▶ [Exercise prompt]: When the line containing "Gartenfigur Spider-Man 41" appears in the listing below, set it down along with each later line through the end, exactly as written, and nothing before it.

▶ [Provided information]:
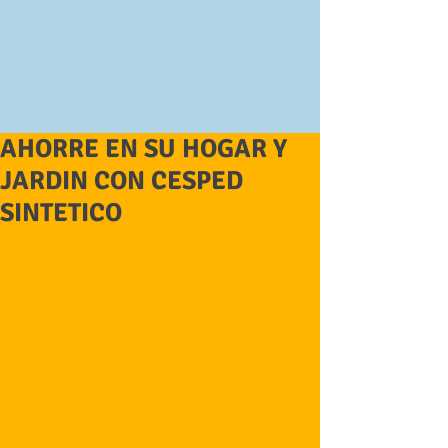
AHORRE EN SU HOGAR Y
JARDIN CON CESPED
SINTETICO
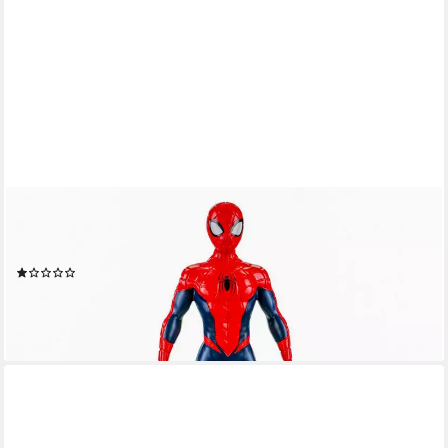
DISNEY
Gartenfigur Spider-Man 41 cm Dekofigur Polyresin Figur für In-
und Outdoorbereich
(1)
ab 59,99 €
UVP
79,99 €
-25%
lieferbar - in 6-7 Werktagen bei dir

▶ [Solution]:
Gartenfigur Spider-Man 41 cm Dekofigur Polyresin Figur für In-
und Outdoorbereich
(1)
ab 59,99 €
UVP
79,99 €
-25%
lieferbar - in 6-7 Werktagen bei dir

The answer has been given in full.